McClanahan: I speculate a lot in these pages. When I’m working with documents, what isn’t said is as important to me as what is said; what isn’t recorded, as powerful as what is. So, I moved between the two worlds—the known and the unknown—trying to tease out the story that lay between the two worlds. Yes, much of The Tribal Knot is written as straightforward narrative, reporting the characters’ actions based on the evidence of the documents they kept. But sometimes I move directly into characters’ thoughts, imagining how they felt during key events, based on the cues I’d taken from their letters or diaries, or what they’d said in interviews, or in my memory of conversations I had with them. Sometimes these thoughts take the form of internal monologue; sometimes I use substitutionary narration, telling the story in third person but supplying clues of diction, syntax, or other linguistic markers to suggest the flavor of their conversations or what I imagine to be their thought landscape. Occasionally, I use reconstructed, fully rendered scenes, complete with direct dialogue, though these scenes appear mostly in the memoir sections of the book rather than the historical sections.

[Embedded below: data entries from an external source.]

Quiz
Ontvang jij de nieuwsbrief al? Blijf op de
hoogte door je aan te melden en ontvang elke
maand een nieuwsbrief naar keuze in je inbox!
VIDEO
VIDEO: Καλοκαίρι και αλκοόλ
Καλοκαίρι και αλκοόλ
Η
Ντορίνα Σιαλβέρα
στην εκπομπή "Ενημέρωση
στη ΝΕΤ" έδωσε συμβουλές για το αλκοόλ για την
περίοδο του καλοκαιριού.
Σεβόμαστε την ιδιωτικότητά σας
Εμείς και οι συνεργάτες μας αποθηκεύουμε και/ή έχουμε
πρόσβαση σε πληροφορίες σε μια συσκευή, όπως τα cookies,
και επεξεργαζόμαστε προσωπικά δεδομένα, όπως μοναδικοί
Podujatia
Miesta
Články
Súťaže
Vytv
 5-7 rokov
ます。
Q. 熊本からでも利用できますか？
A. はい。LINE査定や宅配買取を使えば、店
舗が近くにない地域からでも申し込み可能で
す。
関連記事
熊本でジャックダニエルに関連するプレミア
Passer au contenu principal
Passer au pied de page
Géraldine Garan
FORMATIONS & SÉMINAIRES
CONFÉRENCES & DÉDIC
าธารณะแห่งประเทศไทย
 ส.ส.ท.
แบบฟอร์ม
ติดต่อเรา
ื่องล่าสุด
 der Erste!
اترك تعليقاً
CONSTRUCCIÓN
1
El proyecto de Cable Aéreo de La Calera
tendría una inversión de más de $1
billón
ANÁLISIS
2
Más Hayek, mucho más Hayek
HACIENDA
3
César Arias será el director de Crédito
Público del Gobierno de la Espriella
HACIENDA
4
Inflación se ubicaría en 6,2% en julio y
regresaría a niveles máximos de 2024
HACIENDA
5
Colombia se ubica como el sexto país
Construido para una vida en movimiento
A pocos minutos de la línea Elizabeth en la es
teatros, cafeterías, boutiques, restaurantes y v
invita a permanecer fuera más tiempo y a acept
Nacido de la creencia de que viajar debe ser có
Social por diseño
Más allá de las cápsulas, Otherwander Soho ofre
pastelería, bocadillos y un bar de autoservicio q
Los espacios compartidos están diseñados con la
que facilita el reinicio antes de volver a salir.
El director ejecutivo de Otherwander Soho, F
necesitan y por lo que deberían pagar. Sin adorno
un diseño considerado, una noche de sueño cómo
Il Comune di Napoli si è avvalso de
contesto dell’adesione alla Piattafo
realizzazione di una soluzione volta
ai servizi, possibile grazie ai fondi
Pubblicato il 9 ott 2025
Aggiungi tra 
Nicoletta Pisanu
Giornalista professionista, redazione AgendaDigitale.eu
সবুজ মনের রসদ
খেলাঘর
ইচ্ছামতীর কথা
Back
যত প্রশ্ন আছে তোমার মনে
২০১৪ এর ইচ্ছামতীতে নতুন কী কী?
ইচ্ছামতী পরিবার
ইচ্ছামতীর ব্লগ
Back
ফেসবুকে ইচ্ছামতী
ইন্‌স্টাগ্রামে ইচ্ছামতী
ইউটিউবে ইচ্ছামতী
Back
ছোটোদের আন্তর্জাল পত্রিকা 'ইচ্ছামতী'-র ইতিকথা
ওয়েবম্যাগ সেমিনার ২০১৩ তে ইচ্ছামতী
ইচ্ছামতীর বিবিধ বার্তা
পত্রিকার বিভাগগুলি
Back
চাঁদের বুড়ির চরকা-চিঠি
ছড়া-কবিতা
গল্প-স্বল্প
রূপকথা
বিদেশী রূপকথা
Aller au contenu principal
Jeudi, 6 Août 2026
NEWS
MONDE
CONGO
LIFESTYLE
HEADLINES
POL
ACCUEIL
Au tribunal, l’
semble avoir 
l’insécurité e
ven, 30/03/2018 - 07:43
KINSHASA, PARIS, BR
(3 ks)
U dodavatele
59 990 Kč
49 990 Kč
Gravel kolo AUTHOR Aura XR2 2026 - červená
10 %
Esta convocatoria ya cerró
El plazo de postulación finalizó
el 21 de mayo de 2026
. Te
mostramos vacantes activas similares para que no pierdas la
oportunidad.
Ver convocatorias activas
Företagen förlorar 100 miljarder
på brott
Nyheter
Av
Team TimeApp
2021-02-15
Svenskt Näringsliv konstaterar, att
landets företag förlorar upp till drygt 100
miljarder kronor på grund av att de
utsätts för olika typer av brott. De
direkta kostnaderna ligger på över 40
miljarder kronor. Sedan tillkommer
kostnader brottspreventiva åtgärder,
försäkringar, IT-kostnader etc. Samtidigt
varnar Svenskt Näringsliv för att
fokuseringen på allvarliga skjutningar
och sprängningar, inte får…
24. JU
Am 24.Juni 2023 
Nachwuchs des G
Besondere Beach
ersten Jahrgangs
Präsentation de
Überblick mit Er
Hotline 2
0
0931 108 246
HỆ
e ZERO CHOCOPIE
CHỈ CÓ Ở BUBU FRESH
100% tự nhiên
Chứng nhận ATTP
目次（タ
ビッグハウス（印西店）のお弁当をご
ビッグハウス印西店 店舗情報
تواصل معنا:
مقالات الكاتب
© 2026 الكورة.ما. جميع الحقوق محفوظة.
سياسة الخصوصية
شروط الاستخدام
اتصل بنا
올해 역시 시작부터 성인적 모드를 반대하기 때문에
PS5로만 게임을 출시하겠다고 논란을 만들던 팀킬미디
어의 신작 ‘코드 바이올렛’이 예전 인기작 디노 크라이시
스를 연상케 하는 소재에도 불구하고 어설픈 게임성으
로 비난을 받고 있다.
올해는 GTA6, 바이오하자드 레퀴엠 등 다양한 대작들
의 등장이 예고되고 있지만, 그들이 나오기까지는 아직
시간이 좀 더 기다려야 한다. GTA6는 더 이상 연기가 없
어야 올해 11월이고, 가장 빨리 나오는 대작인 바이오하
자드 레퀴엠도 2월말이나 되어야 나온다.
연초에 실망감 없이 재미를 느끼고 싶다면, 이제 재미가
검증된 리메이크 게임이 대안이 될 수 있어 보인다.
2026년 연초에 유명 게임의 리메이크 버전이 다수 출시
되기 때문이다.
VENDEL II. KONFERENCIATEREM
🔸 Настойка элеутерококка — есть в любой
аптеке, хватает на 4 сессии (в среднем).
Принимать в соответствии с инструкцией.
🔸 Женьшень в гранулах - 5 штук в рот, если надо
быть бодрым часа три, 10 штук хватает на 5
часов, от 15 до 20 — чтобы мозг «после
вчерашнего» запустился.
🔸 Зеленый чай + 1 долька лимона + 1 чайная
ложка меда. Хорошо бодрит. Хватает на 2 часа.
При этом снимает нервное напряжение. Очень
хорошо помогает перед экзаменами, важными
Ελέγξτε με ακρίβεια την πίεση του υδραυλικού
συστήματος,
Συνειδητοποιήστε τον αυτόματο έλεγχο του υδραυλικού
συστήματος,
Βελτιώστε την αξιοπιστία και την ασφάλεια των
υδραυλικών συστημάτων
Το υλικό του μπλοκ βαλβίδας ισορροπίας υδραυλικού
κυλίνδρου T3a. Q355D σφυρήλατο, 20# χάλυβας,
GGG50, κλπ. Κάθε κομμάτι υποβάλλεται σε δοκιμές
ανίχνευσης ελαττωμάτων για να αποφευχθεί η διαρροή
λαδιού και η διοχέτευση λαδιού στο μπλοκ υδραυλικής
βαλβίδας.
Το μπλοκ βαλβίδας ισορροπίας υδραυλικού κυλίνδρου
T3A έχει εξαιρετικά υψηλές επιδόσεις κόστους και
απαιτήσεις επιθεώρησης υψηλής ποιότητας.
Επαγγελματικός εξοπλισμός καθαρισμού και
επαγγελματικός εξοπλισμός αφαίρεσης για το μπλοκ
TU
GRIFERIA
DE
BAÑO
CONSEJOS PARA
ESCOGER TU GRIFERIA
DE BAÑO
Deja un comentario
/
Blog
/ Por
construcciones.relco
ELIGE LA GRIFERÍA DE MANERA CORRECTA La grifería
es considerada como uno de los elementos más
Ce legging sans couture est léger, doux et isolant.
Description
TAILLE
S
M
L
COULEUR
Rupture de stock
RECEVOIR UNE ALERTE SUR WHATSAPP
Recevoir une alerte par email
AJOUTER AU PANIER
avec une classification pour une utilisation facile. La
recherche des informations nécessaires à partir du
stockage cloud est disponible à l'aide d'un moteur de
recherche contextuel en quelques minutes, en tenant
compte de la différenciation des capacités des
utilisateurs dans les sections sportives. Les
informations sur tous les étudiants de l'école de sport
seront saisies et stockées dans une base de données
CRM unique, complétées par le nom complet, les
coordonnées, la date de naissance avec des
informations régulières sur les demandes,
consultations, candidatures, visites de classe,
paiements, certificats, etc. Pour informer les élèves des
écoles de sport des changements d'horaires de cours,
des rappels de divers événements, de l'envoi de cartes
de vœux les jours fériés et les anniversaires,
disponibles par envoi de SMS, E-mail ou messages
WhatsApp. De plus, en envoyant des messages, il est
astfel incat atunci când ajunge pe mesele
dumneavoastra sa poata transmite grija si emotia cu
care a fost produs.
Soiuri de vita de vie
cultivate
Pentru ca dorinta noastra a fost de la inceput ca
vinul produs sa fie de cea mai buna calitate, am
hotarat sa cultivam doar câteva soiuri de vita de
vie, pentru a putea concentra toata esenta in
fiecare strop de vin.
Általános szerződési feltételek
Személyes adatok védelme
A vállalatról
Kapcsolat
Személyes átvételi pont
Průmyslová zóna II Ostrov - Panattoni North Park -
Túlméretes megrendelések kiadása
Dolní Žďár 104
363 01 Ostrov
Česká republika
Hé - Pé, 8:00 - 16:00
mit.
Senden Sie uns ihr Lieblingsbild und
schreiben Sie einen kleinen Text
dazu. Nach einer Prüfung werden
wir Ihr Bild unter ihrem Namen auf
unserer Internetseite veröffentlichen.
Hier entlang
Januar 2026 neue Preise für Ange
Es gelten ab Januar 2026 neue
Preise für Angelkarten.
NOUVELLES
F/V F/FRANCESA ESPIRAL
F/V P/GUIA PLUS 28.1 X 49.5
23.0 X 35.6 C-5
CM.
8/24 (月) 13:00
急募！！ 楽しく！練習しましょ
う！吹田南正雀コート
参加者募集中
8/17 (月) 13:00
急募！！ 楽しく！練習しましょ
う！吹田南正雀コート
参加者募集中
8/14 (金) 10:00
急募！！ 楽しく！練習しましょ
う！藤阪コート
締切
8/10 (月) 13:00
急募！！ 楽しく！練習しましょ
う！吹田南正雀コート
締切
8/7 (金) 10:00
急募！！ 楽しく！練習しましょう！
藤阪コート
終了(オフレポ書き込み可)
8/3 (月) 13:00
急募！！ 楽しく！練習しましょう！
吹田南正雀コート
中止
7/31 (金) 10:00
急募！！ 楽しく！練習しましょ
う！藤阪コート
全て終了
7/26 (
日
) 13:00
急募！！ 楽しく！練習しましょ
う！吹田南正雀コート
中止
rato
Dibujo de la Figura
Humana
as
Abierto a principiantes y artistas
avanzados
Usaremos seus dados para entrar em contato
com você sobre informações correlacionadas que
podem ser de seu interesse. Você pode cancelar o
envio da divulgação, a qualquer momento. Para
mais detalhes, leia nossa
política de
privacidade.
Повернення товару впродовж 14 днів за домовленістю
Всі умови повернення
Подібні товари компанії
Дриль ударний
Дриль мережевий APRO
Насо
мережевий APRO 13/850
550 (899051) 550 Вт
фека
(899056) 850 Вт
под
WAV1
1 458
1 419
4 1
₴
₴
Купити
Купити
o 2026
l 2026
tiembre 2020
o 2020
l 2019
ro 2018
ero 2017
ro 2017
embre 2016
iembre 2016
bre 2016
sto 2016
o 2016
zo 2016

In a few sections of The Tribal Knot, I use omniscient viewpoint—or as close to omniscient viewpoint as I’ve ever used in nonfiction. One morning while I was reading one of the letters, I realized that at this point in the narrative timeline, I knew more than the real life characters knew. The letter writers knew only what had happened in the past or in the present-tense, pulsing now. I knew their futures, in the form of characters they’d not yet met, whose lives would intersect with theirs in important ways. More disturbing, I knew how all these lives would turn out. I knew that the boy who was about to run to mail his mother’s letter—the lighthearted letter I was reading—would be dead in a year. I wanted to reach through time and warn his mother. I knew that the KKK would re-emerge in the 1920s, insinuating itself into certain characters’ lives. I knew my grandmother was pregnant before she did. And I knew that the uncle writing the flowery postcard to his sister—“all is well will rite soon as I can”—was not all right, but would end up killing his son and himself. This was an emotional experience for me, working with the letters, becoming more and more intimately connected to these people’s lives without the power to affect the outcomes of the lives.

Carmack: I’m curious about this feeling of intimate connection to your relatives’ and ancestors’ lives. Tell me more about that.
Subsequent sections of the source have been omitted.